A set of yellow pillars has been installed along Racine Drive, preventing motorists from making any left turns. On College Acres Drive, continuing straight is also banned. Additionally, new signs have been erected, including flashing stop signs on College Acres as well as warnings marked with red flags on Racine. Pedestrian crosswalks, however, remain unobstructed.

The changes come after the city analyzed many accidents at the junction and noticed that they had a very specific, limited set of causes. One of the most rampant types was a driver turning and failing to yield to a pedestrian or bicyclist, injuring them. Many other collisions, mostly from College Acres, resulted from motorists believing that they had enough time to clear the intersection when they really did not, usually due to haste or impatience. Some have even mistaken the junction for a four-way stop or waved on drivers without the right-of-way, leading to additional wrecks.

Severe congestion has also plagued the crossroads. Less than 500 feet separates Racine Drive from College Acres and the very busy intersection of Randall Drive. That junction operates on a system of traffic signals, but queueing traffic may still back up to College Acres. The increasing numbers of both UNCW students overall and students residing off but very close to campus only clogs the roads further.

The gridlock is also an underlying cause of the many types of collisions identified by the city. Consequently, the city of Wilmington has selected the pattern found to eliminate the most congestion from an array of options. That list included a four-way stop, traffic signal and roundabout, but all of these would have slowed down traffic at the Randall intersection due to a shortage of queueing space on Racine.

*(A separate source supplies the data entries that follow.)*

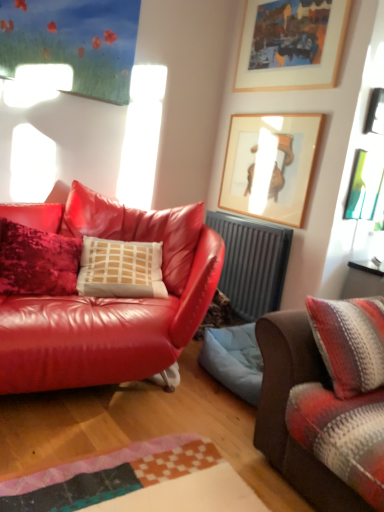 Question: Is wooden picture frame at upper center, arranged as the 4th picture frame when ordered from the bottom, wider than striped woolen blanket at right, the first studio couch positioned from the right?

Choices:
 (A) yes
 (B) no

Answer: (B)

Question: From the image's perspective, is wooden picture frame at upper center, the first picture frame from the top, above striped woolen blanket at right, arranged as the 2th studio couch when viewed from the left?

Choices:
 (A) no
 (B) yes

Answer: (B)

Question: Is wooden picture frame at upper center, arranged as the 4th picture frame when ordered from the bottom, outside of striped woolen blanket at right, the first studio couch positioned from the right?

Choices:
 (A) no
 (B) yes

Answer: (B)

Question: Does wooden picture frame at upper center, the first picture frame from the top, have a smaller size compared to striped woolen blanket at right, arranged as the 2th studio couch when viewed from the left?

Choices:
 (A) no
 (B) yes

Answer: (B)

Question: Are wooden picture frame at upper center, the first picture frame from the top, and striped woolen blanket at right, the first studio couch positioned from the right, located far from each other?

Choices:
 (A) yes
 (B) no

Answer: (A)

Question: From a real-world perspective, is wooden framed artwork at upper center, acting as the third picture frame starting from the top, above or below wooden picture frame at upper center, the first picture frame from the top?

Choices:
 (A) above
 (B) below

Answer: (B)

Question: Considering their positions, is wooden framed artwork at upper center, acting as the third picture frame starting from the top, located in front of or behind wooden picture frame at upper center, the first picture frame from the top?

Choices:
 (A) front
 (B) behind

Answer: (B)

Question: Based on their positions, is wooden framed artwork at upper center, acting as the third picture frame starting from the top, located to the left or right of wooden picture frame at upper center, arranged as the 4th picture frame when ordered from the bottom?

Choices:
 (A) left
 (B) right

Answer: (A)

Question: Looking at their shapes, would you say wooden framed artwork at upper center, the second picture frame when ordered from bottom to top, is wider or thinner than wooden picture frame at upper center, arranged as the 4th picture frame when ordered from the bottom?

Choices:
 (A) wide
 (B) thin

Answer: (B)

Question: In terms of width, does wooden picture frame at upper center, the first picture frame from the top, look wider or thinner when compared to metallic silver picture frame at upper right, acting as the second picture frame starting from the top?

Choices:
 (A) thin
 (B) wide

Answer: (A)

Question: From the image's perspective, is wooden picture frame at upper center, the first picture frame from the top, located above or below metallic silver picture frame at upper right, acting as the second picture frame starting from the top?

Choices:
 (A) below
 (B) above

Answer: (B)

Question: In the image, is wooden picture frame at upper center, arranged as the 4th picture frame when ordered from the bottom, on the left side or the right side of metallic silver picture frame at upper right, the 3th picture frame when ordered from bottom to top?

Choices:
 (A) left
 (B) right

Answer: (A)

Question: Does point (322, 53) appear closer or farther from the camera than point (375, 97)?

Choices:
 (A) closer
 (B) farther

Answer: (B)

Question: In terms of height, does gray metallic radiator at center look taller or shorter compared to shiny leather couch at left, arranged as the 2th studio couch when viewed from the right?

Choices:
 (A) tall
 (B) short

Answer: (B)

Question: From a real-world perspective, is gray metallic radiator at center physically located above or below shiny leather couch at left, arranged as the 2th studio couch when viewed from the right?

Choices:
 (A) above
 (B) below

Answer: (B) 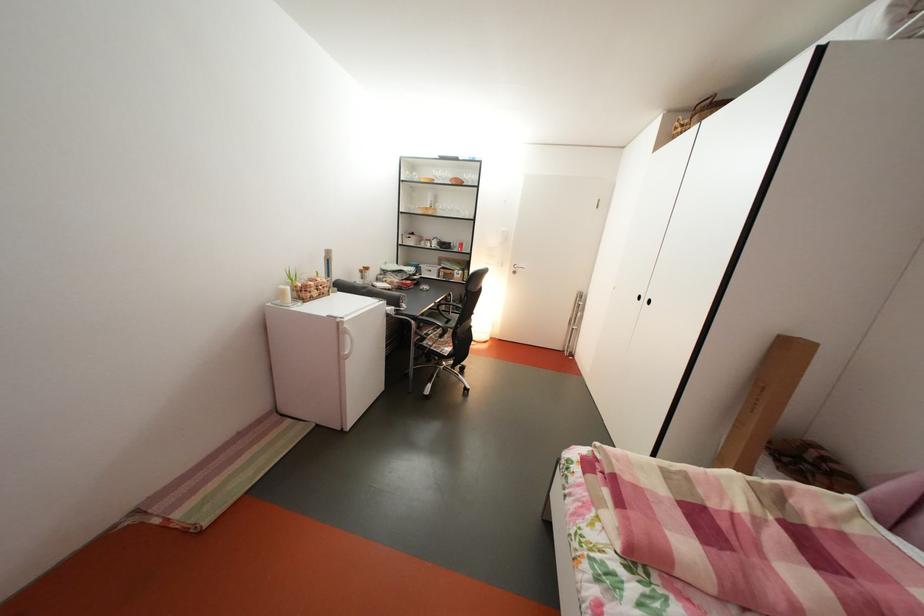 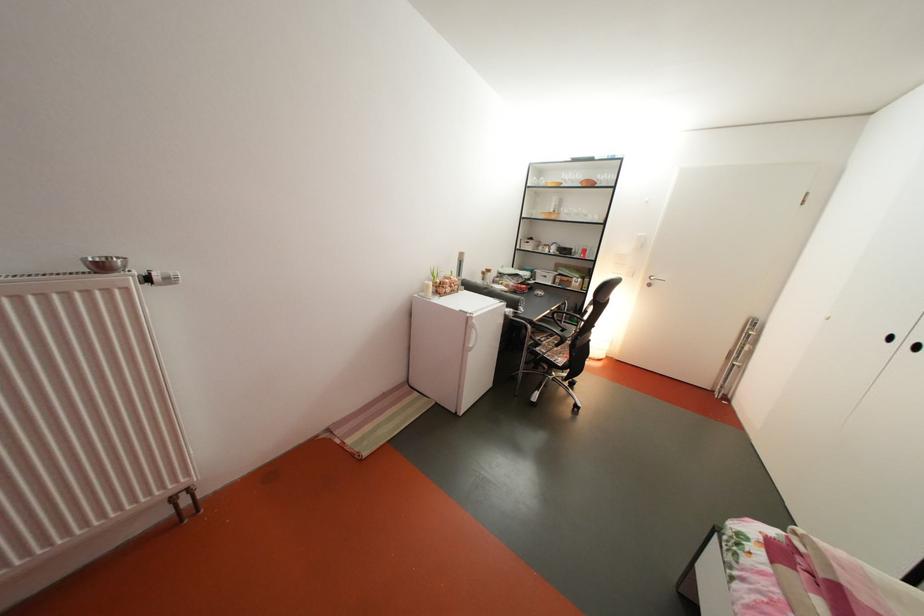 Question: I am providing you with two images of the same scene from different viewpoints. Which of the following objects are not visible in image2?

Choices:
 (A) black chair armrest
 (B) black wardrobe handle
 (C) radiator thermostat knob
 (D) none of these

Answer: (D) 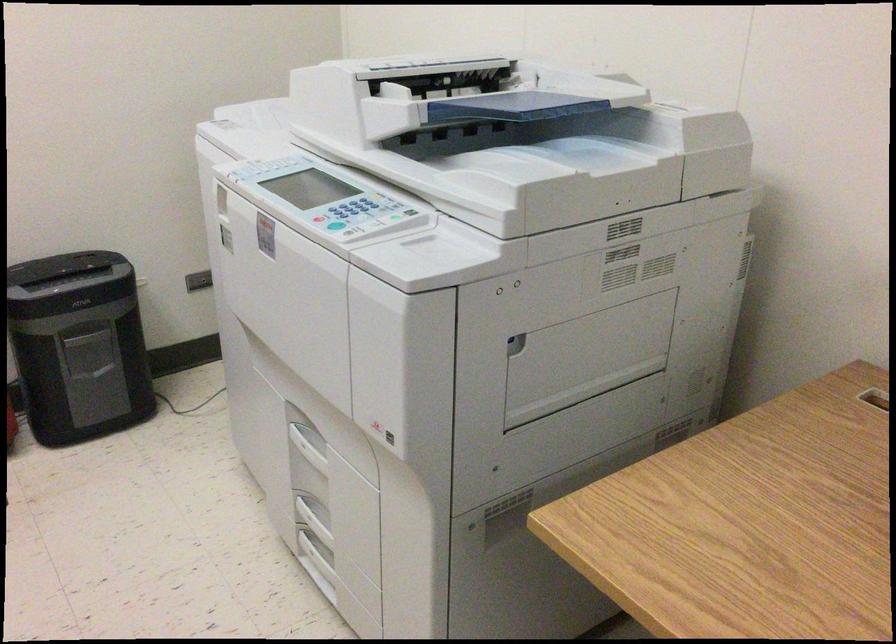 This screenshot has width=896, height=644. I want to click on shredder bin handle, so click(x=79, y=346). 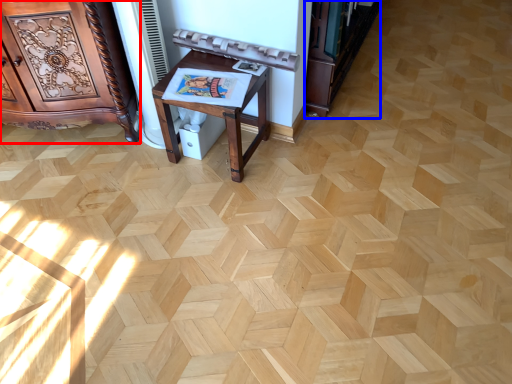 Question: Which point is further to the camera, furniture (highlighted by a red box) or bookshelf (highlighted by a blue box)?

Choices:
 (A) furniture
 (B) bookshelf

Answer: (B) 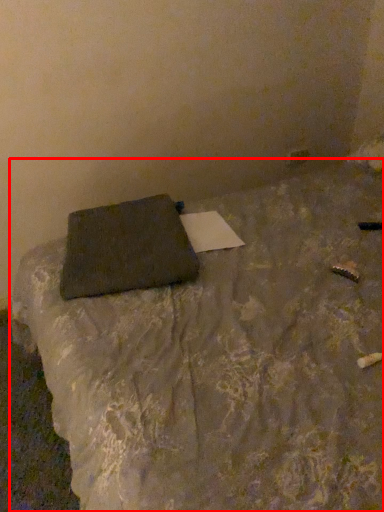 Question: In this image, where is furniture (annotated by the red box) located relative to pillow?

Choices:
 (A) left
 (B) right

Answer: (B)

“The main shortcomings you would have of this design that’s currently out there is it does create a less convenient access to the College Acres neighborhood,” Wilmington Traffic Engineer Don Bennett said. “Were there a more feasible design, were there a more feasible way to eliminate the potential for collisions, we would have gone with that.”

The changes were implemented over the month-long Christmas break. The city is currently analyzing the project to decide whether it was effective in mitigating traffic jams and preventing collisions. If the configuration is found to work well, the city will implement a permanent concrete median at the location of the pillars.

“Anything that we are doing there, we are trying to make it so that we can take it out with minimal restoration and minimal reconstruction if needed,” Bennett said

Law enforcement is already taking action to ensure the integrity of the new setup. According to an email from Detective John W. Seay, UNCW police officers alone have conducted 37 traffic stops as a result of violations of the traffic pattern. Sixteen have led to verbal or written warnings, and fifteen other drivers were awarded citations. Four stops have led to arrests, all due to non-traffic offenses. The remaining two were “no action” cases.

As for students who regularly use the crosswalk, they seem to enjoy the added safety. “I feel a lot safer crossing the street, or even just walking down the sidewalk now,” said Stevie McMillian, a graduate student in English who regularly walks the crosswalk on her commute to campus, “It’s definitely an improvement.”

Racine Drive connects the university to Eastwood Road/US-74. College Acres Drive connects Racine to South College Road/NC-132 as well as many residential neighborhoods.